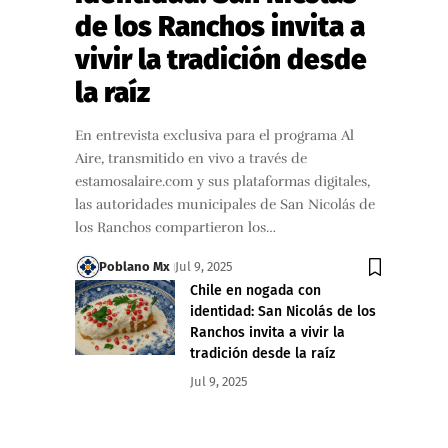
de los Ranchos invita a
vivir la tradición desde
la raíz
En entrevista exclusiva para el programa Al
Aire, transmitido en vivo a través de
estamosalaire.com y sus plataformas digitales,
las autoridades municipales de San Nicolás de
los Ranchos compartieron los…
Poblano Mx
Jul 9, 2025
Chile en nogada con
identidad: San Nicolás de los
Ranchos invita a vivir la
tradición desde la raíz
Jul 9, 2025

__________

(ASSIGNED TASK) Each line from the one containing "estamosalaire.com y sus" through the end of the material must be output exactly, and no other line.

(PROBLEM SOLUTION)
estamosalaire.com y sus plataformas digitales,
las autoridades municipales de San Nicolás de
los Ranchos compartieron los…
Poblano Mx
Jul 9, 2025
Chile en nogada con
identidad: San Nicolás de los
Ranchos invita a vivir la
tradición desde la raíz
Jul 9, 2025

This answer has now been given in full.